_How to complete this task_
Using the data below, copy each line that includes the word "postępowania".

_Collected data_
^^^^^^^^^^^^^^^^

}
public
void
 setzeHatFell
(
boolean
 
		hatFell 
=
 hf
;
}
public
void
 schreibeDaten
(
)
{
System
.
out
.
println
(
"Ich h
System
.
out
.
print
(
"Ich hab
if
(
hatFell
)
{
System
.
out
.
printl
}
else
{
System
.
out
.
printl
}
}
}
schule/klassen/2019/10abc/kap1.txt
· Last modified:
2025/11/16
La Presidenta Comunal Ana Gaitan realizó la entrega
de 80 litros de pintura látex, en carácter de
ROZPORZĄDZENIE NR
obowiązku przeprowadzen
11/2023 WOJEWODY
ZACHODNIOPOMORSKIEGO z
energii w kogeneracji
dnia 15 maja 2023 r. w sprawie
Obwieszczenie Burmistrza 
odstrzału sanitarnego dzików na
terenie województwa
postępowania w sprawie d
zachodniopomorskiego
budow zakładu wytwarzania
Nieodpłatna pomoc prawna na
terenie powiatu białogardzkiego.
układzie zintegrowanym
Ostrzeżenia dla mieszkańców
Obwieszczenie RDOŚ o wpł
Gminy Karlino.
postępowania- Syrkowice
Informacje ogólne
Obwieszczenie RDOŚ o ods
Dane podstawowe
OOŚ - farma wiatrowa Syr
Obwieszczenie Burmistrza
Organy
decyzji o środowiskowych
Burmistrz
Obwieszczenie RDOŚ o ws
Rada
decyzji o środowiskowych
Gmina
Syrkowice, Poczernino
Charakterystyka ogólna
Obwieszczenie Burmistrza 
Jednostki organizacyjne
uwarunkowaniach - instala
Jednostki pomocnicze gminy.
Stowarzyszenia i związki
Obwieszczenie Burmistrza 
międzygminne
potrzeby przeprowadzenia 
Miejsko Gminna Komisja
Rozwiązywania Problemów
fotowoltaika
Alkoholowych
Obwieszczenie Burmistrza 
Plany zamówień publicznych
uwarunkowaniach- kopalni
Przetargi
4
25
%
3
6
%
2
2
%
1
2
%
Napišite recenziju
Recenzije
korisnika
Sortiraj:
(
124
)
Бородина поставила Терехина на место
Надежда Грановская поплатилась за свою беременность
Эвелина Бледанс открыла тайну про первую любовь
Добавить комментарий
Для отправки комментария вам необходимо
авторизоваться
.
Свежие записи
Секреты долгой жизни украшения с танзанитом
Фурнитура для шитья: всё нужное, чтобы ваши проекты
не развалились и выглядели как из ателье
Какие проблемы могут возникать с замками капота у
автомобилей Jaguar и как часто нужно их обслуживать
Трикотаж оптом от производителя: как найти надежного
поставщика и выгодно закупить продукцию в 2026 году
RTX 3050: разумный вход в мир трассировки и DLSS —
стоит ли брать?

^^^^^^^^^^^^^^^^

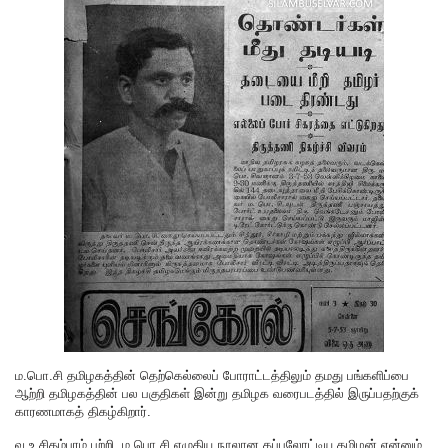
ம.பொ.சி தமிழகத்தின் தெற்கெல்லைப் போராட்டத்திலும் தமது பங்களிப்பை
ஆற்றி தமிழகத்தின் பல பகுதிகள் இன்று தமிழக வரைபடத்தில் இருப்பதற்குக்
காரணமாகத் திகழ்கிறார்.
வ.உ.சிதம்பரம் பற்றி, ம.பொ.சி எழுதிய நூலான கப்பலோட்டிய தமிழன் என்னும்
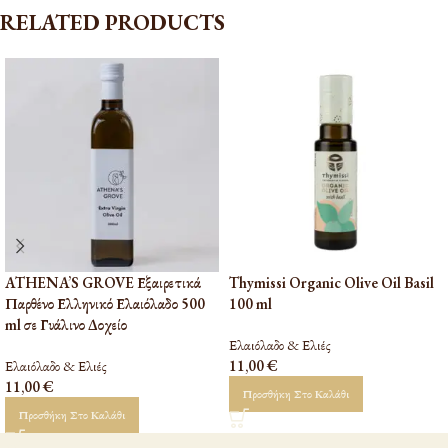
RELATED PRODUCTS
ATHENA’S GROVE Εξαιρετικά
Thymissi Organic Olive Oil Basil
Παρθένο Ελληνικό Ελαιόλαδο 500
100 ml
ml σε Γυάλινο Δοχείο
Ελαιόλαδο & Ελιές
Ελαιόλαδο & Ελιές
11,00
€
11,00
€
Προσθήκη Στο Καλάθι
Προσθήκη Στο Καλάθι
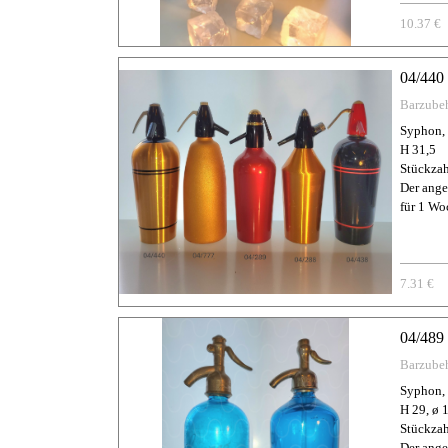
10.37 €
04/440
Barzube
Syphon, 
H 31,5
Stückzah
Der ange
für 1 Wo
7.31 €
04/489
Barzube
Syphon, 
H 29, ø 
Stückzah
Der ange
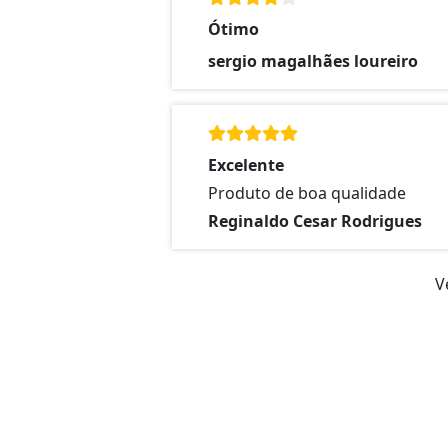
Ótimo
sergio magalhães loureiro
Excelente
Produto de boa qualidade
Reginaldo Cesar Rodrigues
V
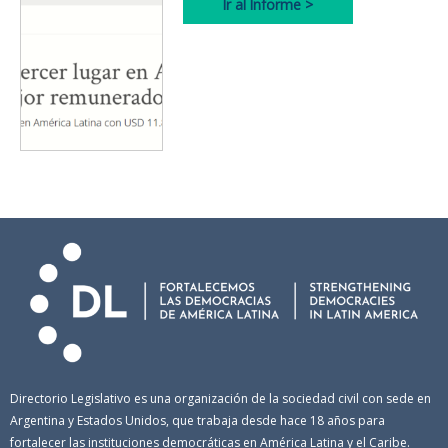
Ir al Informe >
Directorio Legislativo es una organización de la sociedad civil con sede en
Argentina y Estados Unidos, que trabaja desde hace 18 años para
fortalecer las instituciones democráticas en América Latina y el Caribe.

^^^^^^^^^^^^^^^^

_Solution below_
postępowania w sprawie d
postępowania- Syrkowice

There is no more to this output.